Each case is unique, and sometimes it takes a bit of tweaking to get the best result, and I try to manage patient expectations around this issue as much as possible.

 

Treating the source: beyond medication

When it comes to treating tinea and other fungal infections, I’ve always emphasised that addressing the source of the infection is just as crucial as applying the medication, whether it’s topical or oral. I’m sure that being a podiatrist yourself, you are in full agreement, and together we acknowledge that our main challenge lies in patient education.

 

In my practice, I frequently encounter patients who, despite following their prescribed treatment regimen, continue to experience recurrent infections. Clearly, a more comprehensive approach is needed — one that includes not just medication, but also meticulous hygiene and lifestyle adjustments.

 

We need to emphasise to our patients that it is essential to consider the environment in which the infection thrives. We know that tinea fungi can persist in places like bath towels, bed sheets, and shoes. We also know that these items can harbour fungal spores and potentially reinfect the patient even after the infection seems to be under control.

 

I advise my patients to wash their bath towels, bed linens, and clothing regularly in hot water and with antifungal detergent if possible. Likewise, organic apple cider vinegar soaks can provide a helpful adjunct to traditional treatments, creating an unfriendly environment for fungal infections to flourish. This should not replace prescribed medications but rather complement them.

 

This practice helps to eliminate any residual fungi and prevent the reinfection cycle. Additionally, shoes, especially those that are worn frequently and in damp environments, should be cleaned thoroughly. I recommend airing them out regularly and using antifungal powders or sprays to keep them dry and free of fungi. Fungal infections also occur in moist warm environments and having moisture wicking socks (such as cotton or bamboo) and breathable footwear is a way to reduce the risk of recurrence.

 

It’s also important to educate patients about the role of personal items like nail clippers and razors, which should be disinfected regularly or replaced to avoid cross-contamination. By addressing these aspects, we can reduce the risk of reinfection and improve the overall effectiveness of the treatment.

 

The genetic link

It is important to acknowledge the link between fungal infections and genetics.
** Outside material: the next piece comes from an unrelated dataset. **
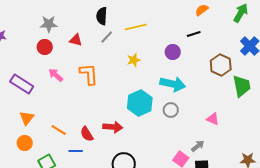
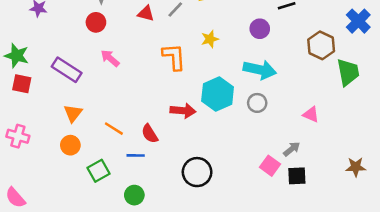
red triangle: (76, 40) -> (146, 13), moved
orange L-shape: (89, 74) -> (174, 57), moved
red arrow: (113, 127) -> (183, 111), moved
There is a susceptibility based on genetics, and the likelihood of repeated or prolonged treatment and the impact of oral prescription needs to be considered as these medications involve a level of risk.

 

In summary

I believe that the recent updates to fungal infection treatment guidelines represent a positive shift towards safer and more effective care. By recognising the value of various topical treatments and advocating for a broader range of antifungal options, these guidelines align better with clinical practices and patient needs.

 

As practitioners, it’s essential for us to stay informed about these changes and consider their implications for our practice. With the right knowledge and resources, we can offer improved care and achieve better outcomes for our patients in managing fungal infections.

 

Do you want to join the Medicines in Podiatry Special Interest Group? Find out more.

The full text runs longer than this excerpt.